It's Time to Deck the Halls at Pier 1

It's Time to Deck the Halls at Pier 1

In its third-quarter earnings release, Pier 1 Imports seemed to gain back a chunk of the loss it experienced earlier in the year. The home furnishings retailer increased revenue and comparable sales, seeming to right much of the wrong that it picked up in its second quarter. While that earlier period wasn't a bad showing, it had been less stellar than investors had hoped, and the stock fell 14% in a day. The growth this quarter was much more impressive, and the stock was up nearly 7% in afternoon trading yesterday.
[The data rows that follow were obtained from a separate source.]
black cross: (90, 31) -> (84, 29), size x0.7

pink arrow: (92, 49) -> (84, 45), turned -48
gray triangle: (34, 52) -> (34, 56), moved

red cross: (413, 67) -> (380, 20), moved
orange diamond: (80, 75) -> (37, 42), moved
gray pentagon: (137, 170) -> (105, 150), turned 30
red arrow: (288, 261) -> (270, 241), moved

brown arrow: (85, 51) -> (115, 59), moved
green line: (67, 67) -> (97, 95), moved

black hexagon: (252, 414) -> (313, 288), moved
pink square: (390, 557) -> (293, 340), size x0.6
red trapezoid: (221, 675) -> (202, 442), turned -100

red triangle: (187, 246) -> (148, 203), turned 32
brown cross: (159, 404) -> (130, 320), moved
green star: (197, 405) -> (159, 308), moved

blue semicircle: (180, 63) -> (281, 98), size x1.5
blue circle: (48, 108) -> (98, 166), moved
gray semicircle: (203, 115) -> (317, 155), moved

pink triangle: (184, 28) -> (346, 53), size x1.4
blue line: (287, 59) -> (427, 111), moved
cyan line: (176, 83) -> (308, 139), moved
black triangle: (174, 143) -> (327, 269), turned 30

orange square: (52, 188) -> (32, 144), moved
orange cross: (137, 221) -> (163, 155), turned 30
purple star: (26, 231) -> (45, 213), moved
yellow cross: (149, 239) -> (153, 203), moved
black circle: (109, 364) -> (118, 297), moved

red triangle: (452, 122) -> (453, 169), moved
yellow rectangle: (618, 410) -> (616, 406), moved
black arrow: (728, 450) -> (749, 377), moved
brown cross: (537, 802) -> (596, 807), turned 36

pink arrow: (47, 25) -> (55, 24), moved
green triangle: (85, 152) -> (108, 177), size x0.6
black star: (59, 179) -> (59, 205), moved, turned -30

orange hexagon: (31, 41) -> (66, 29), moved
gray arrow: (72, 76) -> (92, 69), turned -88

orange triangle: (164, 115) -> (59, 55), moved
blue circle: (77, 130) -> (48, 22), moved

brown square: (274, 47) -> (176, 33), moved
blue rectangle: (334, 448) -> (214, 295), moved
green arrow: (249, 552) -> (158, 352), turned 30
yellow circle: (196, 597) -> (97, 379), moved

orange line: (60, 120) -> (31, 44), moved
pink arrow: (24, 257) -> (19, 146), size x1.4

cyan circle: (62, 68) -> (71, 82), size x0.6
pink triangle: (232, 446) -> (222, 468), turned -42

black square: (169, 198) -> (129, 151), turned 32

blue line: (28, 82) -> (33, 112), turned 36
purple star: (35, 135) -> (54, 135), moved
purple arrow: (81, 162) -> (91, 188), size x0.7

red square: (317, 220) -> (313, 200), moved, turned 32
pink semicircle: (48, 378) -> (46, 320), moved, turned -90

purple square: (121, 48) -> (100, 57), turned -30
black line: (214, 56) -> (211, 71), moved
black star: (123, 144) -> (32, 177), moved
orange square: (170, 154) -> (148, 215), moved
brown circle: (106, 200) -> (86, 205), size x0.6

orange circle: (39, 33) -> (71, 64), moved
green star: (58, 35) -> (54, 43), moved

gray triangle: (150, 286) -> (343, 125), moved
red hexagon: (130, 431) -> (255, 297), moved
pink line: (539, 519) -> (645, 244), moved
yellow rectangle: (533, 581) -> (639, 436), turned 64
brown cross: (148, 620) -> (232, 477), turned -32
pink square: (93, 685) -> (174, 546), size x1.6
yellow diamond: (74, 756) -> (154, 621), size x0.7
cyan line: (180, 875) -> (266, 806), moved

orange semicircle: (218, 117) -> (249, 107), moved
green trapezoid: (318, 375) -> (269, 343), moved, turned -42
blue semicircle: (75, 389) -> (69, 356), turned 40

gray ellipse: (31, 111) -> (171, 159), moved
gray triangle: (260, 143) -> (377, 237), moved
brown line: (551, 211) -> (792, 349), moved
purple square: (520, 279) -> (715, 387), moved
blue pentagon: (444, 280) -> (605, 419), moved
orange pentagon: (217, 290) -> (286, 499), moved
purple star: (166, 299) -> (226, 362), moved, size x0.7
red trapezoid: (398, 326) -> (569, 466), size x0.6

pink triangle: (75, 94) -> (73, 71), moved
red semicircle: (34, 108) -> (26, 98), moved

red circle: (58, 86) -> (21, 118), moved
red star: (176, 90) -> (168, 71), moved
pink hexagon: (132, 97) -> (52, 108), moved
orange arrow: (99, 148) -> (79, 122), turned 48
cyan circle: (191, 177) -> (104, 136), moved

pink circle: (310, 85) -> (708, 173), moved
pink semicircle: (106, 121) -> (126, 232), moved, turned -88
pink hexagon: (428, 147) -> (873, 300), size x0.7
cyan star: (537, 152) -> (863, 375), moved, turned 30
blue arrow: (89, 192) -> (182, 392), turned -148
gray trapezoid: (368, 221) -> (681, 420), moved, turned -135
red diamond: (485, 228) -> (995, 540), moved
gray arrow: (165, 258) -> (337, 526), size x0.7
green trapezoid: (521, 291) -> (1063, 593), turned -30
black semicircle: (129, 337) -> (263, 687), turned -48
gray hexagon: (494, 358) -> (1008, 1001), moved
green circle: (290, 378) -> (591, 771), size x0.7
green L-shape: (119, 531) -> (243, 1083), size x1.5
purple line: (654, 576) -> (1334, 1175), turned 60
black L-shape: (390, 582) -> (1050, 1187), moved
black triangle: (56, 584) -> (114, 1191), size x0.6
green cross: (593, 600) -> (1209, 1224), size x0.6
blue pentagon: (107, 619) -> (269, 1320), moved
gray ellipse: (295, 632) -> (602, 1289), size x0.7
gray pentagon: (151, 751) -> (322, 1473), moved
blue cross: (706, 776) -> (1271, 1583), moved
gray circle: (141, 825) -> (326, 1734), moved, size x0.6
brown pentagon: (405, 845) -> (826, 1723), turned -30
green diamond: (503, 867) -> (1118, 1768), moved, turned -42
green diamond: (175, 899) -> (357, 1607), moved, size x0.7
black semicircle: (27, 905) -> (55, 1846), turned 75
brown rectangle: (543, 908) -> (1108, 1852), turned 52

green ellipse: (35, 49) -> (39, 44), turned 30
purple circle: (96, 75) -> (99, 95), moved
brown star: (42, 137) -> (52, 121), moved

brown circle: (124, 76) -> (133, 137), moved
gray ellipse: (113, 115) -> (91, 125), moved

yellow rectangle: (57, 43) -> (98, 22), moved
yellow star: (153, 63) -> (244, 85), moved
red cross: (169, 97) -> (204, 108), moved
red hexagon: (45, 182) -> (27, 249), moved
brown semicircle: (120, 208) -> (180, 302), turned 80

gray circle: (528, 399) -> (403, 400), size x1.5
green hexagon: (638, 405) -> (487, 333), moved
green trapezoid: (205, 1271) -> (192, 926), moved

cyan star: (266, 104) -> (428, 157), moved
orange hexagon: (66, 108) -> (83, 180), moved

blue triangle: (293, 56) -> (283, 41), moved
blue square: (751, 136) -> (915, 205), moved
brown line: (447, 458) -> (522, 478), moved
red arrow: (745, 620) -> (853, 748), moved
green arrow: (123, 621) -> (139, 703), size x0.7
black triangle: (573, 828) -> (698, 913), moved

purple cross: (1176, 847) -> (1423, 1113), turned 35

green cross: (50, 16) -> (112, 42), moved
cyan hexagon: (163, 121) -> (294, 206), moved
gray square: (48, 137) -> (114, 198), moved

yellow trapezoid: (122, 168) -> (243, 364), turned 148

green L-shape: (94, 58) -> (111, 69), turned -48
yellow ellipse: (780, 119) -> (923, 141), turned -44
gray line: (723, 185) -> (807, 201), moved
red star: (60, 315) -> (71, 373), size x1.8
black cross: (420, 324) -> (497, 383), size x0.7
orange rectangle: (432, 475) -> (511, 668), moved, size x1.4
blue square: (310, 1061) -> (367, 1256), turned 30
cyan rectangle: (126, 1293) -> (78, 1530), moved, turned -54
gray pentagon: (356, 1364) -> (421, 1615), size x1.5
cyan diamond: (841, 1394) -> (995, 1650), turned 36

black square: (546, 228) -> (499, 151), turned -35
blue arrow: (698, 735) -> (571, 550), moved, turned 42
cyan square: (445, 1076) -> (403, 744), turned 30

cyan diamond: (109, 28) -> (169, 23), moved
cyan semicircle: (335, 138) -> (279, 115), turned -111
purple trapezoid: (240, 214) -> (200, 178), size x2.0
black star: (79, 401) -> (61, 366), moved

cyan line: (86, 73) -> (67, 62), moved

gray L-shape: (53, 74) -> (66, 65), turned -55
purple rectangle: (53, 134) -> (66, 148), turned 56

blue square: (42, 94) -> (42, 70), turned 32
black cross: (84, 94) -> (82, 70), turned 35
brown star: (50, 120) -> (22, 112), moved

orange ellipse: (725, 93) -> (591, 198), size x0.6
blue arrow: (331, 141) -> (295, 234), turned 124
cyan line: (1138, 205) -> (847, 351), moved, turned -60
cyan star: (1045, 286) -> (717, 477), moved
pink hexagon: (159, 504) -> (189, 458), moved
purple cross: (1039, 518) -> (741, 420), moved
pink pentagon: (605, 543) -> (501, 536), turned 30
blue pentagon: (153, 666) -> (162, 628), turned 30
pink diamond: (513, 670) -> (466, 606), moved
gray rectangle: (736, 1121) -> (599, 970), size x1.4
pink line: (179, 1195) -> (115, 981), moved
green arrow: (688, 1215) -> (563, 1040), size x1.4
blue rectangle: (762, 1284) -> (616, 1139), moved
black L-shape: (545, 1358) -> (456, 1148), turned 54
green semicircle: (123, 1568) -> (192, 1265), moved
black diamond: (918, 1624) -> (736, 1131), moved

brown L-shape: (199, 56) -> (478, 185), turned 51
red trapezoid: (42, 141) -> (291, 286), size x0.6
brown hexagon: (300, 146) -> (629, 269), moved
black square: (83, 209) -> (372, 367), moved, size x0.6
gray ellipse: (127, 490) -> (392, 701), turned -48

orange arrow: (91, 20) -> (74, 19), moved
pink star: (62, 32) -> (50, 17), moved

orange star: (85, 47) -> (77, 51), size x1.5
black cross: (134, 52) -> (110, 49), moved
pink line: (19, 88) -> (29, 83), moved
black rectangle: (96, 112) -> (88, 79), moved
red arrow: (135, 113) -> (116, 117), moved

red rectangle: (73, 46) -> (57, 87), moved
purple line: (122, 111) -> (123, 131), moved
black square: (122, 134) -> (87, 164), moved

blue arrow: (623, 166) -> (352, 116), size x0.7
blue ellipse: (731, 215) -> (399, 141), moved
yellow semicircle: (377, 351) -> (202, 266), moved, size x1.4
The company's rediscovered strength came from an excellent kickoff to the holiday season, with Pier 1 putting up record numbers for Black Friday and the shopping weekend. Pier 1 also announced a share repurchase program this quarter, picking up $200 million in stock over an undetermined time. All in all, things are looking up for Pier 1, but the competition isn't doing poorly, either, and challenges abound.

Pier 1 brings it home for the holidays
Pier 1 hasn't had a great year. That's not fair -- Pier 1 has had a spotty year. The company stormed out to some fantastic gains, and by mid-May the stock peaked with a 26% year-to-date gain. Then things slowed for a few months before falling in October, when the second quarter was announced. The company missed revenue and earnings estimates, saying its "efforts focused around short- and long-term goals fell slightly out of balance."

That focus didn't seem to be a problem in the third quarter, and sales beat the market's expectations. However, the company entered into a more promotional environment than anticipated, and earnings per share took a hit, falling $0.02 short of the $0.28 expectation.

Operational efficiency was the key to this quarter's results. Gross margin declined slightly, but the business was able to make up for it on the cost side, keeping the earnings shortfall relatively small. Even with the promotions, operating margin increased compared to the same period last year, up to 9.3% of total sales.

A difficult competitive environment
Competitively, Pier 1 has been slightly outpaced this year by Williams-Sonoma and Restoration Hardware . Both companies have had rebound years, with Williams-Sonoma successfully expanding into Australia and Restoration Hardware clearly defining its brand.

Pier 1 seems to be having more difficulty connecting to customers, though its gross and operating margins are stronger than either Williams-Sonoma or Restoration Hardware, so it's not promoting too heavily yet. The problem is that it's also not driving customers through the door at the same rate.

The good news from Pier 1
Williams-Sonoma's Pottery Barn brand increased comparable-store sales by 8.4% last quarter, compared to 2012. Restoration Hardware was up a silly 29%, while Pier 1 rose just 6.9%. On the plus side, though, that's still at the higher end of the full retail spectrum, and it shows just how much this subsector is benefiting from a renewed interest in house buying in the U.S.

Overall, this was a very good quarter for Pier 1, and it proved that the company can recognize and fix its missteps. In 2014, I'm looking for a steadier pattern of growth from the company, as it figures out how to make its stores even more attractive to shoppers.